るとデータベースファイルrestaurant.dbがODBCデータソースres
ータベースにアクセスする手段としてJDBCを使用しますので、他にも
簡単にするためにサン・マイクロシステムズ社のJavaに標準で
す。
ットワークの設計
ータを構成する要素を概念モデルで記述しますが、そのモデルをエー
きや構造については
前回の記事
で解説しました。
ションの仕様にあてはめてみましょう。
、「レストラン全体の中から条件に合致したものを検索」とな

__Task to complete__:
The full listing is to be written out again, exactly as shown.

__The answer__:
るとデータベースファイルrestaurant.dbがODBCデータソースres
ータベースにアクセスする手段としてJDBCを使用しますので、他にも
簡単にするためにサン・マイクロシステムズ社のJavaに標準で
す。
ットワークの設計
ータを構成する要素を概念モデルで記述しますが、そのモデルをエー
きや構造については
前回の記事
で解説しました。
ションの仕様にあてはめてみましょう。
、「レストラン全体の中から条件に合致したものを検索」とな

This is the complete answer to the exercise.